藤田 『ホワイトハウス』で内部の敵をリアリズム寄りでやったから、今回は反対に、外側の敵をリアリズムを無視してやり切ったのかなって感じもしますね。
 『ホワイトハウス』はイラク戦争の開戦そのものが間違っていると大統領が宣言してしまう作品でした、今作にもそれに繋がるメッセージがあって。ちゃんと確認しないで先制攻撃をしたらひどい目に遭うのでやめよう、というメッセージは入っていますね。

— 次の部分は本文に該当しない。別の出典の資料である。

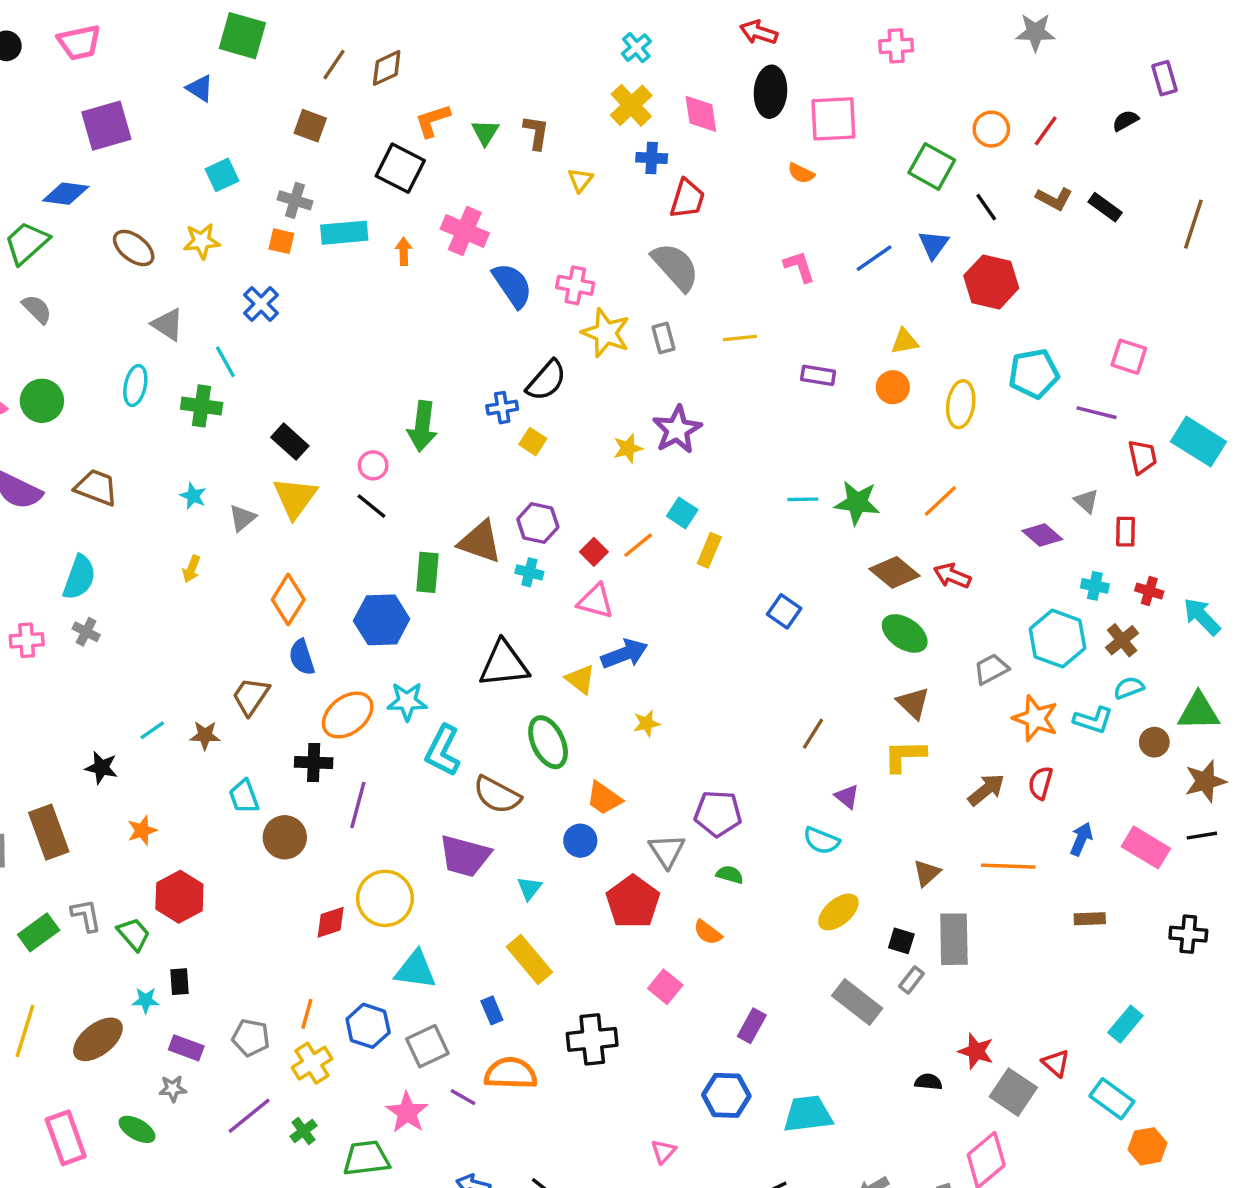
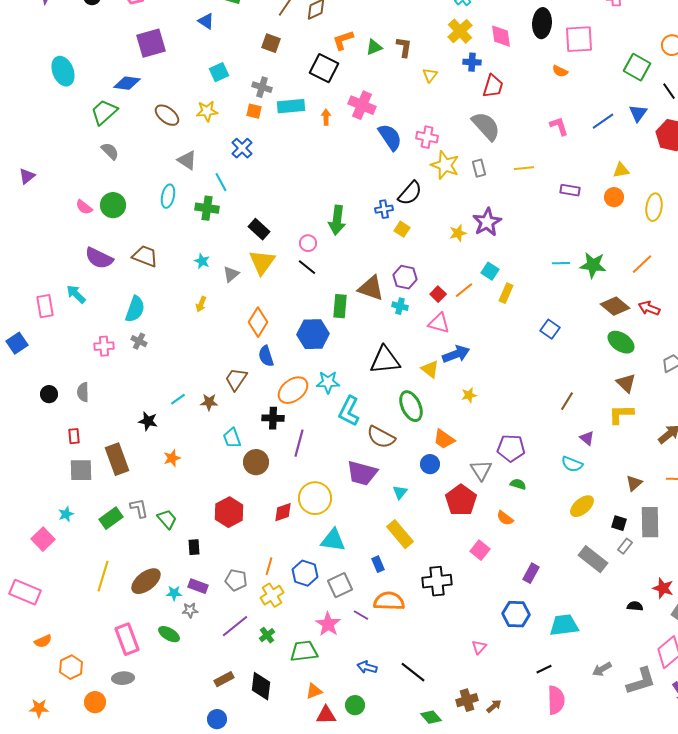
green triangle: (485, 132) -> (374, 47), turned 36
red hexagon: (179, 897) -> (229, 512), moved
cyan star: (146, 1000) -> (174, 593), moved

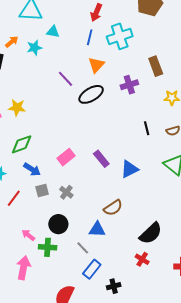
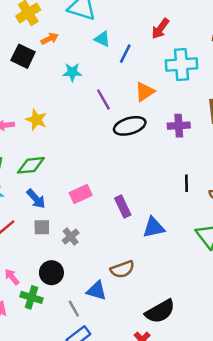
blue line: (90, 37) -> (125, 54), moved
cyan star: (34, 48) -> (72, 72), moved

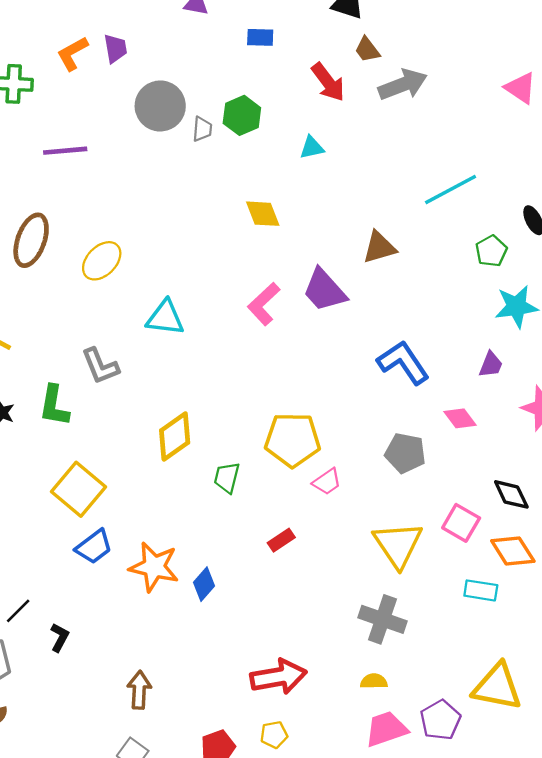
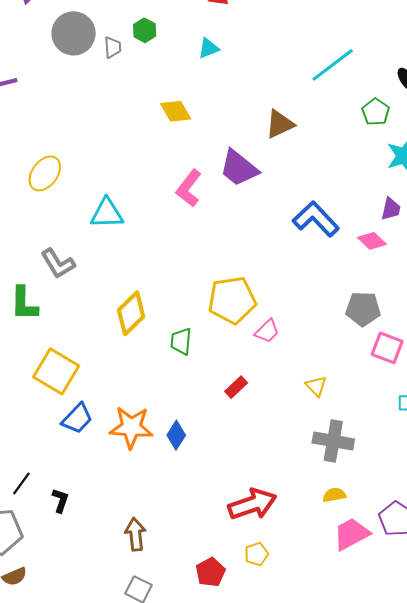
green hexagon: (242, 115) -> (145, 30), size x0.7
pink diamond: (460, 418) -> (372, 241), moved
gray pentagon: (405, 453) -> (363, 309), moved
yellow triangle: (398, 544) -> (316, 386), moved, size x0.5

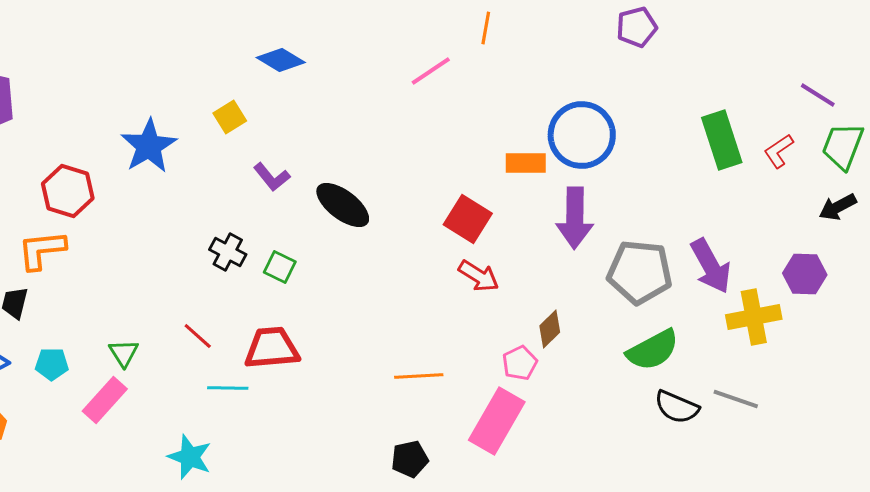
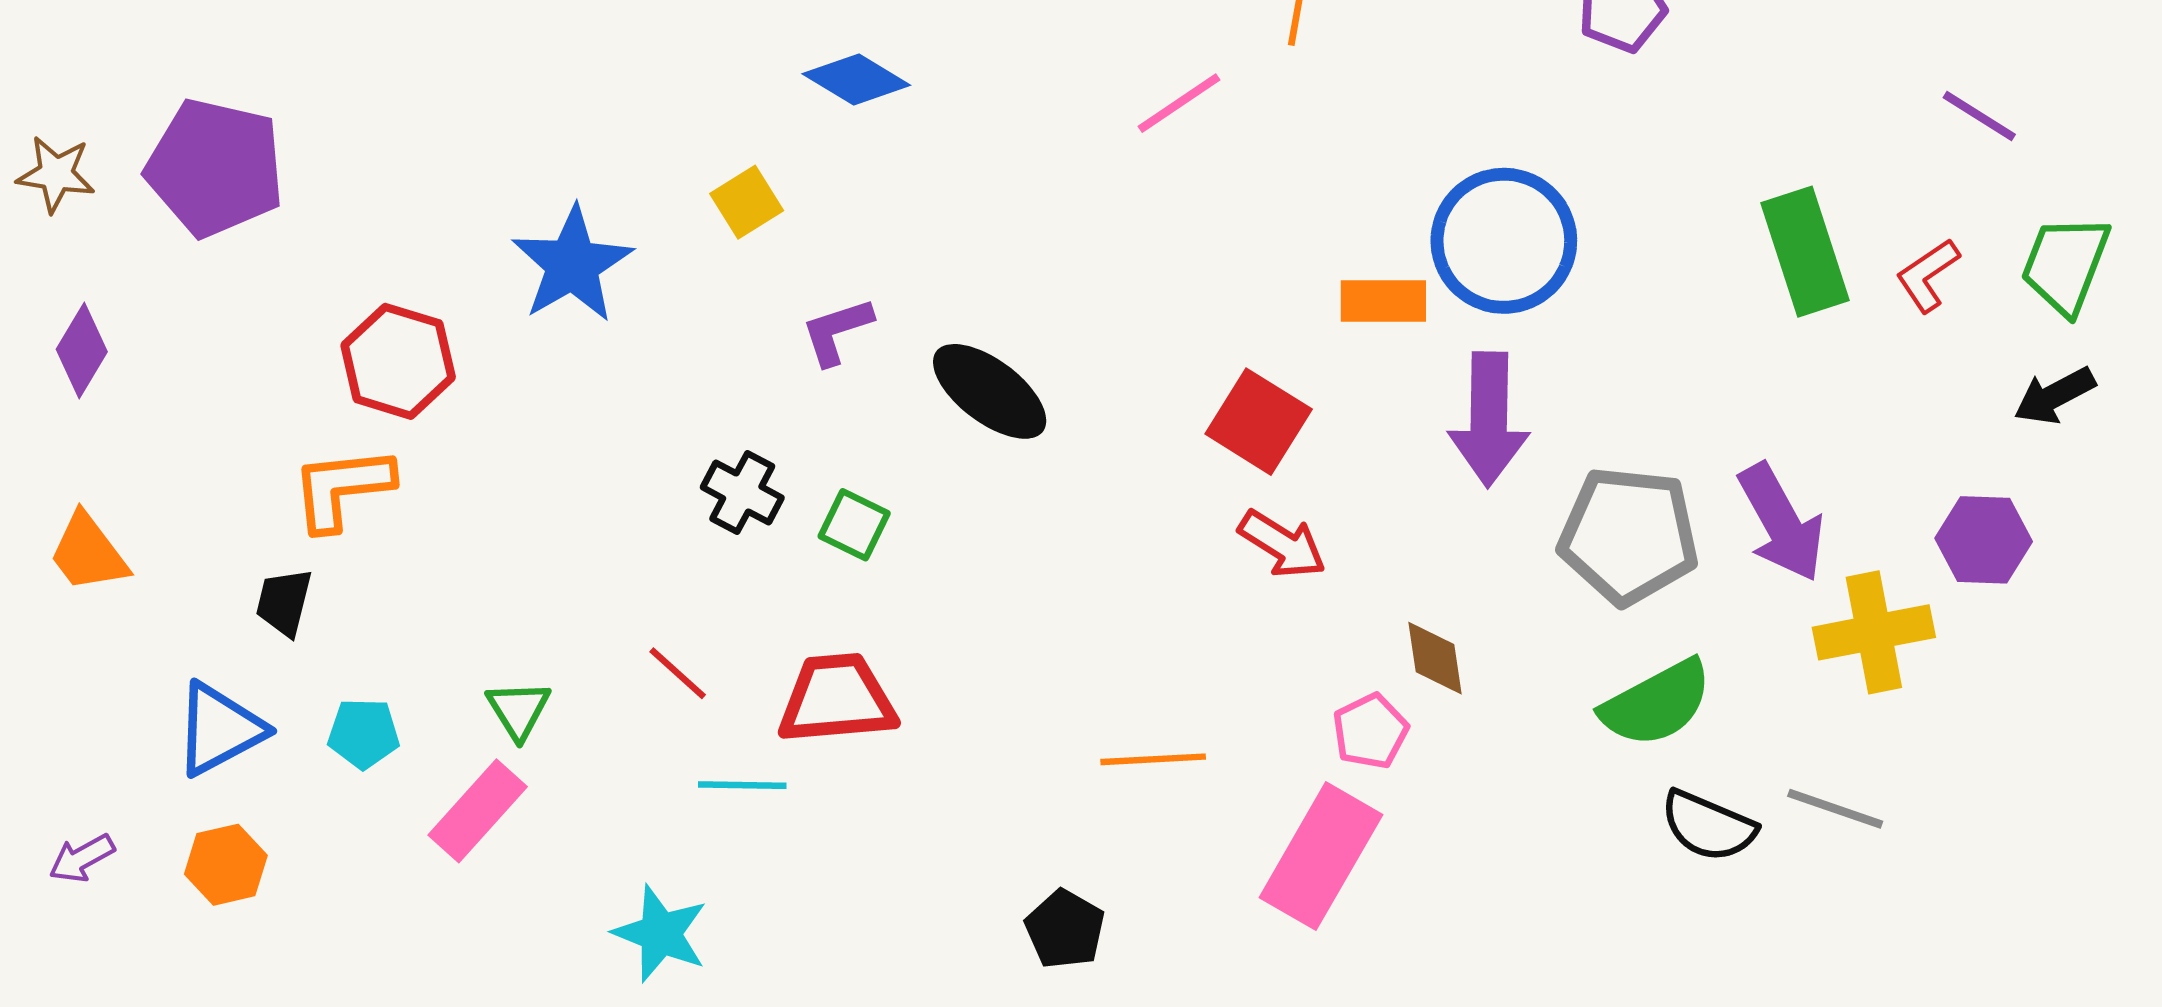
purple line: (818, 95) -> (1979, 116), moved
purple L-shape: (272, 177) -> (837, 331), turned 111
brown diamond: (550, 329) -> (1435, 658), turned -54
black pentagon: (410, 459) -> (1065, 929), moved, turned -30

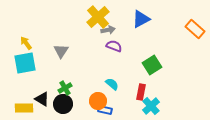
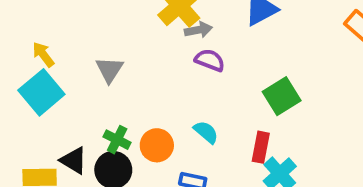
cyan square: (25, 63) -> (41, 92), turned -30
green cross: (65, 88) -> (117, 140), turned -32
orange circle: (98, 101) -> (157, 145), moved

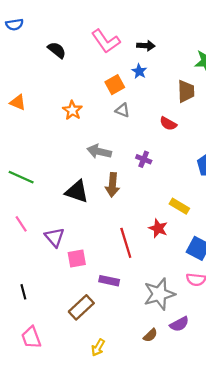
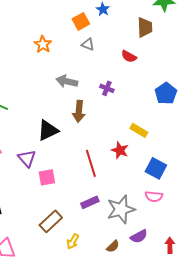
black triangle: (77, 192) -> (48, 130), moved, turned -45
purple rectangle: (109, 281) -> (90, 202), moved, turned -36
yellow arrow: (98, 348) -> (73, 241), moved

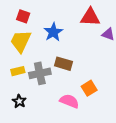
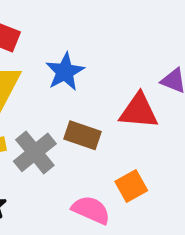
red triangle: (90, 17) -> (139, 111), moved
gray cross: (40, 73) -> (35, 152), turned -30

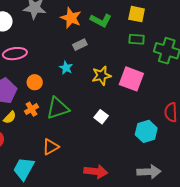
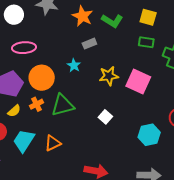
orange circle: (35, 82) -> (42, 78), size x1.6
cyan trapezoid: (24, 169) -> (24, 141), moved

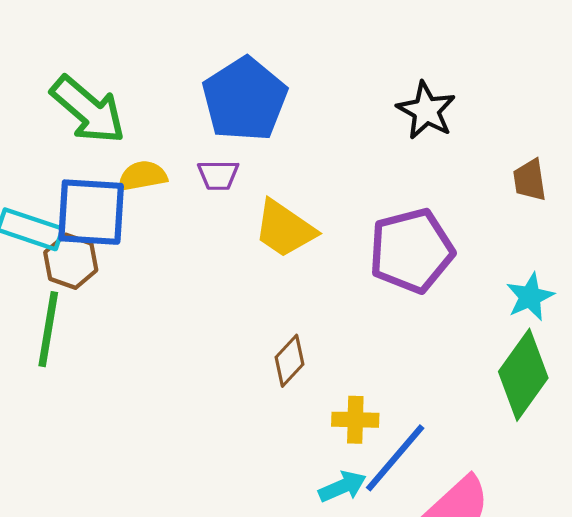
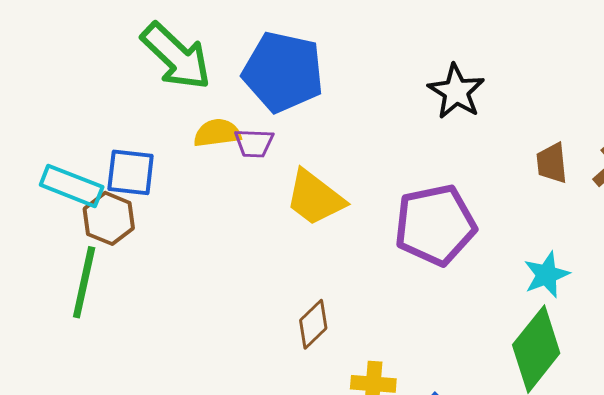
blue pentagon: (245, 99) -> (283, 72), turned -30
green arrow: (88, 110) -> (176, 56), moved
yellow semicircle: (142, 176) -> (217, 133), moved
blue square: (91, 212) -> (131, 172), size x0.7

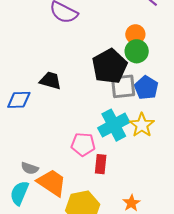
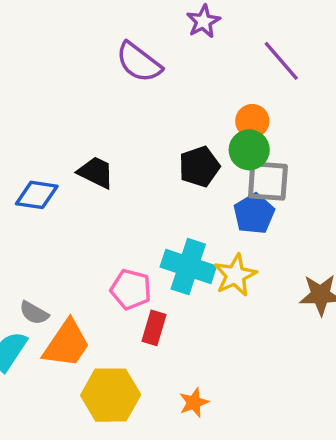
black pentagon: (110, 66) -> (199, 167), size x0.7
gray square: (123, 86) -> (268, 181), moved
cyan cross: (114, 125) -> (188, 267), turned 36
orange trapezoid: (52, 183) -> (67, 344), turned 80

とにかくディザスターを起こしたい! 災害てんこもり!



飯田 なんでこのひとはこんなに何度もパニックものを撮りたがるんだろう。しかもベタベタな。日本にこういう作家いないんじゃないか……と思ったけど、世界的に見ても意外といないのかもしれない。

藤田 エメリッヒ監督の大ヒット作、『2012』の時点でそうでしたが、とにかく、ディザスター状況を詰め込みまくるのが好きな人で、それで単純に面白がらせるのが好きなんですよ。災害が来るから備えようっていうメッセージもあるけど、災害そのものが魅惑的でたまんない、っていう欲望も確実に存在する。観客は、感情移入しつつ、本当は安全な映画館にいるという分離の中で、恐怖やスリルと、安心感・優越感を同時に感じる。それは多分映画の本質的な快楽のひとつで、そこを刺激することに作家性が集中している。
 『2012』では、マヤの予言が成就するというアホのような筋書きなんだけど、地震、噴火、津波、都市の破壊などなど、「ディザスターてんこもり」なんですよ。ラーメン屋で言えば、こってりの「全部乗せ」みたいなもの。今作も、宇宙船が来る、大量の敵が飛んでくる、都市が空中に吸われて落とされる、怪獣と核兵器で戦うなど、「全部乗せ」ですよね。
 こういう「ディザスター全部乗せ」のスペクタクルの快楽と、アホのような国際主義、平和主義の訴えの組み合わせが奇妙なんですよ。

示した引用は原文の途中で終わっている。